I haven’t been able to hear the smoke alarm for a few years and when the placement officer from Hearing Dogs came to visit a couple of weeks ago, she tested it for Smudge. EEEEEeeeeeeeEEEEEEEEeeeeeeeEEEEEEEeeee – it is a totally disgusting sound! Other surprising sounds in the home have been the extraction fan and bolognese sauce bubbling on the cooker.

Last week I went for a drink and sat outside talking to a friend at a pavement café – again, unthinkable with hearing aids. It was on Goodge Street which was very noisy indeed with rush hour traffic. With my cochlear implant, I had very little difficulty following the conversation. I was prompted to put my hearing aid in my other ear – not having looked at it for months – and was assaulted by an indescribable wall of loud meaningless sound. I thought a number of police sirens had suddenly started somewhere but there was just ordinary traffic. Nothing was clear and all the sounds were blended together. After a minute I took it off and I had a thumping headache. My head felt as if it had been kicked really hard on the hearing aid side, it actually throbbed with the pain.

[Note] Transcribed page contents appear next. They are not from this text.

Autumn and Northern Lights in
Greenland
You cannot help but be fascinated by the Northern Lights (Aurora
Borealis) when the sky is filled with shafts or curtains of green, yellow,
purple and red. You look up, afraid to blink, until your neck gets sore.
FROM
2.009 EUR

It’s been an interesting 5 months. I’m hearing sounds I never realised existed. I’m enjoying sounds I’ve never heard before. I’m feeling so much less stressed with communication. I do have ‘off’ days when I feel as if life is too loud, or I only have half a head of hearing. It’s early days though and this will go away in time.  I’m so glad I took the road less travelled, I’m starting to reap what I and the medical team have sowed, and actually, I’m thinking of getting a second cochlear implant. Hell – I’d get a third if they could find somewhere to put it!

Cochlear implant mapping

4 05 2010

I’ve had 5 “mapping” sessions since activation. A mapping is a reprogramming of the cochlear implant, to readjust the electrical stimulation limits of the electrodes as each user’s brain adapts to sound and fibrous tissue grows over the internal implant. Mappings are typically carried out once a week for the first 6 weeks, then every few months, then twice annually.

At each mapping I was given increased volume and it was an opportunity to address any concerns with the audiologist. This was followed by a coffee break in the hospital cafe then a speech therapy session. I have one more mapping session this week, then my next one is in June when I have my 3 month check.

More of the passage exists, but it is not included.